También llegó algún que otro paquete, tipo aquel Morigi al que Jorge Valdano catalogó como «el todocampista al que podrá acudir cualquier compañero cuando se vea en apuros». Tal que así.
Aquí se hizo un hombre el Piojo López, otro nombre imborrable para la afición. Algunos que prometían mucho, se marcharon sin apenas aportar nada como, Burrito Ortega o muy poco, como Pablito Aimar.
Cancheros, con buen toque, de gran sentido táctico y, sobretodo, de carácter indomable, los jugadores argentinos han aportado al equipo calidad, solvencia y personalidad. Sobre el campo adoptan como lema una de las estrofas del himno nacional, que con tanta vehemencia y énfasis entonan cuando se enfundan la albiceleste: «Coronados de gloria vivamos / o juremos con gloria morir». Esa es la estirpe de Fabián Ayala y el Kily González, dos contribuyentes básicos a los éxitos del último Valencia campeón.
Sin el primero, el gran Valencia de Benítez no se entiende. El cáncer del fútbol argentino es el insostenible ritmo de exportación que amenaza su cantera. Anoche, en el Calderón, todos los seleccionados de Maradona procedían de equipos europeos, ninguno juega en los equipos del país. Los agentes acosan a los jugadores antes de que les crezcan los dientes; los clubes, acuciados por las deudas, venden jóvenes en plena formación, sin madurez humana ni futbolística. Y muchos de ellos acaban cruzando el Atlántico para convertirse en carnes de cañón y material de derribo.

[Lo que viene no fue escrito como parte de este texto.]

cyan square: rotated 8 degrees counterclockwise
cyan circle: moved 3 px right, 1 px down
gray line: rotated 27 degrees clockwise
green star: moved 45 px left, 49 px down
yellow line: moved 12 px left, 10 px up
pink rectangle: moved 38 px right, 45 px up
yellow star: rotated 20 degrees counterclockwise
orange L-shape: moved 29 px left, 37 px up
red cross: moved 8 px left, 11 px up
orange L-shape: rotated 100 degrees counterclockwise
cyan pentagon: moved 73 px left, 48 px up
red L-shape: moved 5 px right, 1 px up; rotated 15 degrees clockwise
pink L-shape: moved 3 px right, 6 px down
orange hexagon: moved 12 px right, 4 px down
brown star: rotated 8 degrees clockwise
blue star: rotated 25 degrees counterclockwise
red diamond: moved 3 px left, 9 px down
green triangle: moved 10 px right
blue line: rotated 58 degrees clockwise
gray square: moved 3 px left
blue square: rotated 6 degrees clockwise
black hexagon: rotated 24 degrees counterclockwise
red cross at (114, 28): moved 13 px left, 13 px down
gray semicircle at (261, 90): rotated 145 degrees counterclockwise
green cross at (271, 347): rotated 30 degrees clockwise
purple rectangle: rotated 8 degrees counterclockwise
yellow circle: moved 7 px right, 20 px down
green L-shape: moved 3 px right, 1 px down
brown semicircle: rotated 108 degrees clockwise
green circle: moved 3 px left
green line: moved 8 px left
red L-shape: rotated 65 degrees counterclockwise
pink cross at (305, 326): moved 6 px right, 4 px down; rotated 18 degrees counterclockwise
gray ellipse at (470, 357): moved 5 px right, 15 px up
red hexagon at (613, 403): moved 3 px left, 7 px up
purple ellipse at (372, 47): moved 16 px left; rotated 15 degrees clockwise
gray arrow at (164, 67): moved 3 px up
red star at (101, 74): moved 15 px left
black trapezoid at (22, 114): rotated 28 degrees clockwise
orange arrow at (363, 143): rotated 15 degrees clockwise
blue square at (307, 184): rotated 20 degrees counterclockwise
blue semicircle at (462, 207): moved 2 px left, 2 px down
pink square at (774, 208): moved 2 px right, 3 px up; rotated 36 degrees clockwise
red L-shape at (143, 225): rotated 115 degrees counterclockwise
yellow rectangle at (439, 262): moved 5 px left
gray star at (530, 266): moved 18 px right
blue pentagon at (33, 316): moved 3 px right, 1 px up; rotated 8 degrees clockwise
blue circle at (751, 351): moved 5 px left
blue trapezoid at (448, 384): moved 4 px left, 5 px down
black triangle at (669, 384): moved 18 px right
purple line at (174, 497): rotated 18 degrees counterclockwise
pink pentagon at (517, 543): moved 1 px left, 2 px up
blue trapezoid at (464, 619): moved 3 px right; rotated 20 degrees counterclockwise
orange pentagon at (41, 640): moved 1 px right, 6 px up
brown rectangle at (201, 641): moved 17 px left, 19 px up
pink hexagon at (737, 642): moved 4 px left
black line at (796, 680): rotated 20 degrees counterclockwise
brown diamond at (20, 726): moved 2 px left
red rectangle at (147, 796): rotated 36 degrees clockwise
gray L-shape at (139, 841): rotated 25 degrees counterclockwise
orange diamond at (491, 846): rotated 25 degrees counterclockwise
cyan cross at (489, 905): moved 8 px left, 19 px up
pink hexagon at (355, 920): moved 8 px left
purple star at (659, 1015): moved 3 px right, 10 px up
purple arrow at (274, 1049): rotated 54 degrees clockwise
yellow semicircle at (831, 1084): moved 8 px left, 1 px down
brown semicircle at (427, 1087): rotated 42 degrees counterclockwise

Hace años, en una visita al diario Clarín de Buenos Aires, con motivo de un homenaje que se le tributaba a Alfredo Di Stefano, un viejo cronista me reveló un secreto: «Argentina crece mientras los argentinos duermen». Se refería a la feraz riqueza natural de aquellos parajes, en contraste con la languidez y el hedonismo indolente de sus moradores. Eso mismo le ocurre al fútbol argentino: su cantera fructifica, pese a que desde dentro la depredan y desde fuera la saquean. Pero ahí sigue produciendo sin tasa excelentes pateadores.